Red Horse Beer
- Type: Extra-strong beer (Filipino lager)
- Manufacturer: San Miguel Brewery (a subsidiary of San Miguel Corporation)
- Origin: Philippines International (export only)
- Introduced: May 1982
- Alcohol by volume: 6.9% 8% International (export only)
- Colour: Amber Lager
- Variants: 330ml bottle, 500ml bottle, 330ml can, 500ml can, 1 litre bottle, 13.2 keg
- Website: www.sanmiguelbrewery.com/red-horse-beer/

= Red Horse Beer =

Filipino lager beer

Red Horse Beer is an extra-strong lager brewed by San Miguel Brewery that originated in the Philippines.

==Overview==
Red Horse is the first extra-strong beer brand in the Philippines.

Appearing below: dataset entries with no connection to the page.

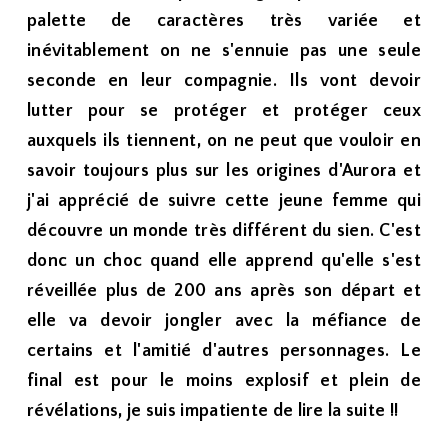
palette de caractères très variée et
inévitablement on ne s'ennuie pas une seule
seconde en leur compagnie. Ils vont devoir
lutter pour se protéger et protéger ceux
auxquels ils tiennent, on ne peut que vouloir en
savoir toujours plus sur les origines d'Aurora et
j'ai apprécié de suivre cette jeune femme qui
découvre un monde très différent du sien. C'est
donc un choc quand elle apprend qu'elle s'est
réveillée plus de 200 ans après son départ et
elle va devoir jongler avec la méfiance de
certains et l'amitié d'autres personnages. Le
final est pour le moins explosif et plein de
révélations, je suis impatiente de lire la suite !!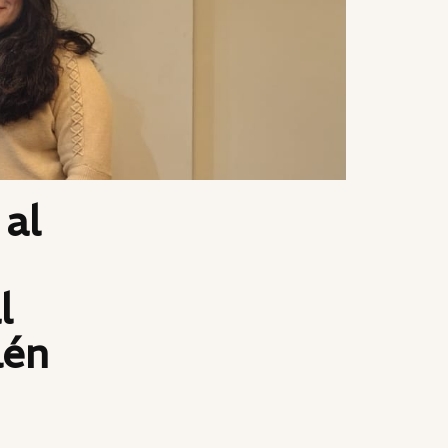
 al
l
lén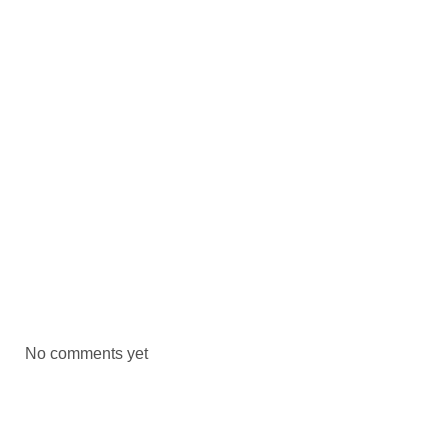
No comments yet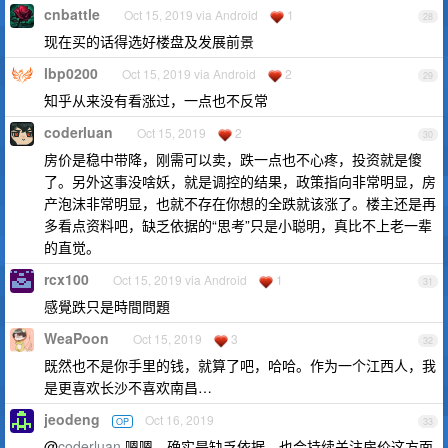
cnbattle
Oct 15, 2019 via Android
1
28
现在买的话得选好楼盘及发展前景
lbp0200
Oct 15, 2019 via Android
2
29
知乎从来没有看涨过，一点也不反常
coderluan
Oct 15, 2019
2
30
房价是稳中带降，刚需可以卖，跌一点也不心疼，投资就是傻
了。另外这事没啥妖，就是调控的结果，政策指向非常明显，房
产泡沫非常明显，也就不存在你想的全跌就该涨了。楼主还是再
多看点资料吧，缺乏依据的“思考”只是小聪明，真比不上老一辈
的直觉。
rcx100
Oct 15, 2019 via Android
1
31
感覺跌只是時間問題
WeaPoon
Oct 15, 2019
3
32
既然也不是你手里的钱，就算了吧，哈哈。作为一个江西人，我
是更喜欢长沙不喜欢南昌…
jeodeng
Oct 16, 2019
OP
33
@
coderluan
嗯嗯，确实是缺乏依据，也会持续关注房价这方面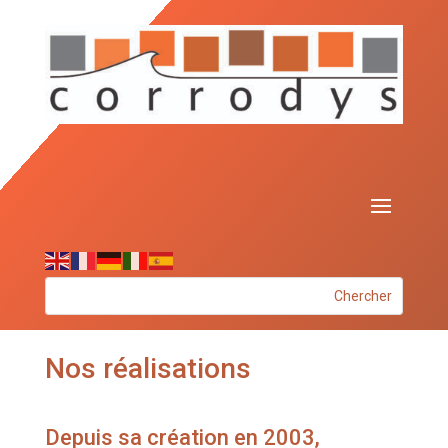
Nos réalisations
Depuis sa création en 2003,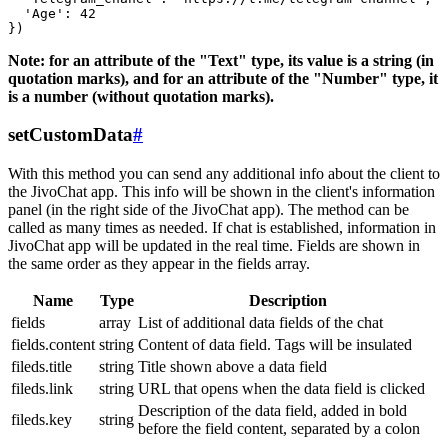
  'Age': 42

Note: for an attribute of the "Text" type, its value is a string (in
quotation marks), and for an attribute of the "Number" type, it
is a number (without quotation marks).
setCustomData
#
With this method you can send any additional info about the client to
the JivoChat app. This info will be shown in the client's information
panel (in the right side of the JivoChat app). The method can be
called as many times as needed. If chat is established, information in
JivoChat app will be updated in the real time. Fields are shown in
the same order as they appear in the fields array.
Name
Type
Description
fields
array
List of additional data fields of the chat
fields.content
string
Content of data field. Tags will be insulated
fileds.title
string
Title shown above a data field
fileds.link
string
URL that opens when the data field is clicked
Description of the data field, added in bold
fileds.key
string
before the field content, separated by a colon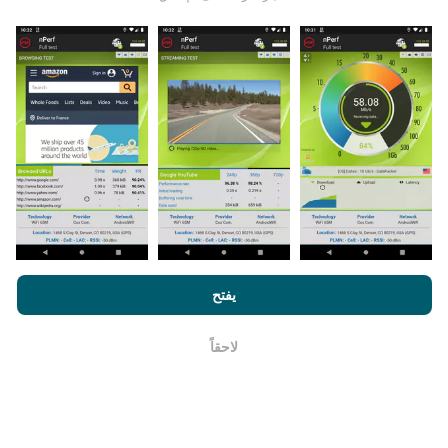
يتم جمع البيانات من الاختبارات التي أجراها مستخدمي تطبيق
nPerf. هذه هي الاختبارات التي أجريت في ظروف حقيقية ،
مباشرة في هذا المجال. إذا كنت ترغب في المشاركة أيضًا ،
فكل ما عليك فعله هو تنزيل تطبيق nPerf على هاتفك الذكي.
كلما زادت البيانات المتوفرة ، كلما كانت الخرائط أكثر شمولية!
من خلال تصفح nPerf.com ، فانك بذلك توافق علي
سياسة الاستخدام
كيف يتم إجراء التحديثات؟
الخصوصية وملفات تعريف الارتباط
بالإضافة
لإتفاقية ترخيص المستخدم
يفتح
لإختبار nPerf
يتم تحديث خرائط تغطية الشبكة تلقائيًا بواسطة الروبوت كل
ساعة. و يتم
تحديث خرائط السرعة كل 15 دقيقة
. و يتم عرض
لاحقاً
حسنا
البيانات لمدة عامين. ولكن بعد عامين ، تتم إزالة أقدم البيانات
من الخرائط مرة واحدة في الشهر.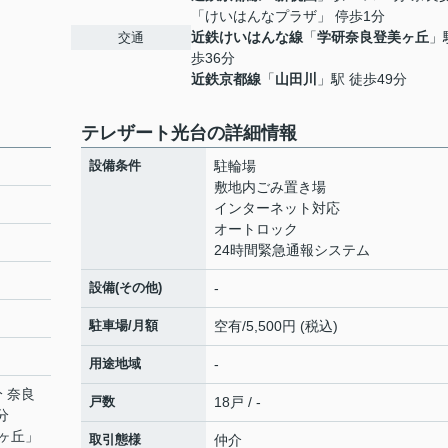
「けいはんなプラザ」 停歩1分
近鉄けいはんな線
「
学研奈良登美ヶ丘
」
交通
歩36分
近鉄京都線
「
山田川
」駅 徒歩49分
テレザート光台の詳細情報
設備条件
駐輪場
敷地内ごみ置き場
インターネット対応
オートロック
24時間緊急通報システム
設備(その他)
-
駐車場/月額
空有/5,500円 (税込)
用途地域
-
分 奈良
戸数
18戸 / -
分
ヶ丘
」
取引態様
仲介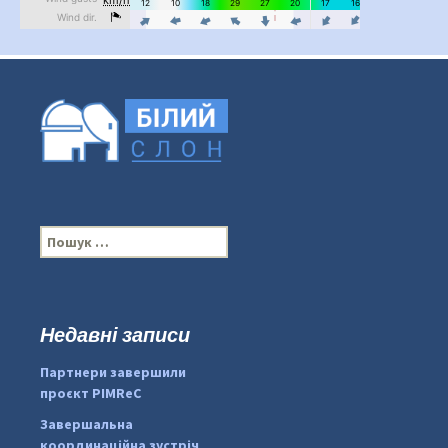
П
о
ш
у
к
Недавні записи
:
#PipIvanToday
#PipIvanWeather
Партнери завершили
...

проєкт PIMReC
pimrec_project
Завершальна
координаційна зустріч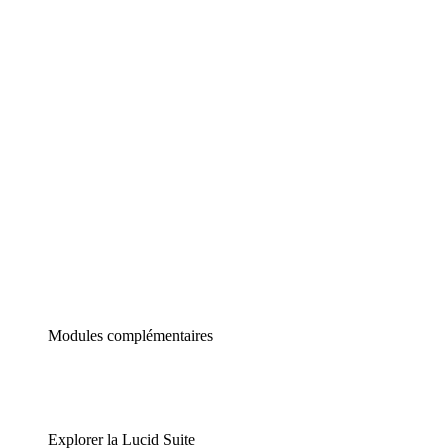
Diagrammes intelligents
Lucidspark
Tableau blanc virtuel
airfocus
Gestion de produit et roadmapping
Modules complémentaires
Explorer la Lucid Suite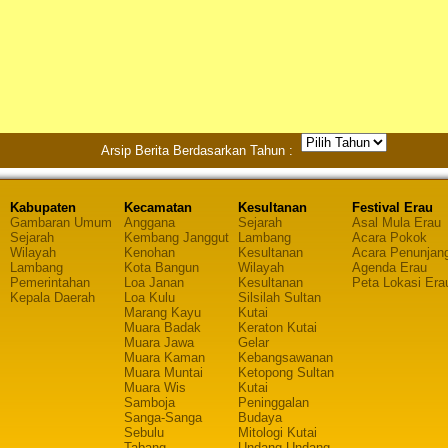
Arsip Berita Berdasarkan Tahun :
Kabupaten
Kecamatan
Kesultanan
Festival Erau
Gambaran Umum
Anggana
Sejarah
Asal Mula Erau
Sejarah
Kembang Janggut
Lambang
Acara Pokok
Wilayah
Kenohan
Kesultanan
Acara Penunjan
Lambang
Kota Bangun
Wilayah
Agenda Erau
Pemerintahan
Loa Janan
Kesultanan
Peta Lokasi Era
Kepala Daerah
Loa Kulu
Silsilah Sultan
Marang Kayu
Kutai
Muara Badak
Keraton Kutai
Muara Jawa
Gelar
Muara Kaman
Kebangsawanan
Muara Muntai
Ketopong Sultan
Muara Wis
Kutai
Samboja
Peninggalan
Sanga-Sanga
Budaya
Sebulu
Mitologi Kutai
Tabang
Undang Undang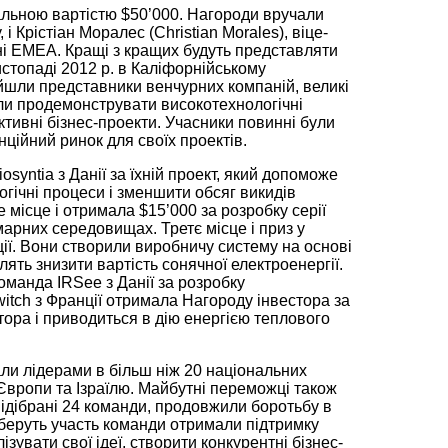
альною вартістю $50’000. Нагороди вручали
 Крістіан Моралес (Christian Morales), віце-
оні EMEA. Кращі з кращих будуть представляти
листопаді 2012 р. в Каліфорнійському
увійшли представники венчурних компаній, великі
були продемонструвати високотехнологічні
тивні бізнес-проекти. Учасники повинні були
нційний ринок для своїх проектів.
syntia з Данії за їхній проект, який допоможе
логічні процеси і зменшити обсяг викидів
 місце і отримала $15’000 за розробку серії
арних середовищах. Третє місце і приз у
еції. Вони створили виробничу систему на основі
ять знизити вартість сонячної електроенергії.
оманда IRSee з Данії за розробку
itch з Франції отримала Нагороду інвестора за
ора і приводиться в дію енергією теплового
али лідерами в більш ніж 20 національних
з Європи та Ізраїлю. Майбутні переможці також
 відібрані 24 команди, продовжили боротьбу в
і беруть участь команди отримали підтримку
увати свої ідеї, створити конкурентні бізнес-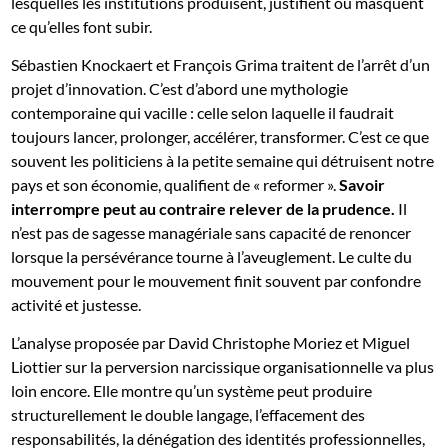
lesquelles les institutions produisent, justifient ou masquent
ce qu’elles font subir.
Sébastien Knockaert et François Grima traitent de l’arrêt d’un
projet d’innovation. C’est d’abord une mythologie
contemporaine qui vacille : celle selon laquelle il faudrait
toujours lancer, prolonger, accélérer, transformer. C’est ce que
souvent les politiciens à la petite semaine qui détruisent notre
pays et son économie, qualifient de « reformer ».
Savoir
interrompre peut au contraire relever de la prudence.
Il
n’est pas de sagesse managériale sans capacité de renoncer
lorsque la persévérance tourne à l’aveuglement. Le culte du
mouvement pour le mouvement finit souvent par confondre
activité et justesse.
L’analyse proposée par David Christophe Moriez et Miguel
Liottier sur la perversion narcissique organisationnelle va plus
loin encore. Elle montre qu’un système peut produire
structurellement le double langage, l’effacement des
responsabilités, la dénégation des identités professionnelles,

Formulated by German brewmaster Eric A. Wimmer at San Miguel's Mandaue plant in Cebu, the beer brand was developed under the code name "Project Delta" and first test marketed in the Ilocos and Davao regions in May 1982.

Red Horse is a high-alcohol lager of the San Miguel Brewery, with an alcohol content of 6.9% abv. It comes is various sizes, including the flagship 500 (500ml, regular), the discontinued Colt (250ml), the smaller Stallion (330ml), in Litro (1000ml), and in cans (330ml or 500ml).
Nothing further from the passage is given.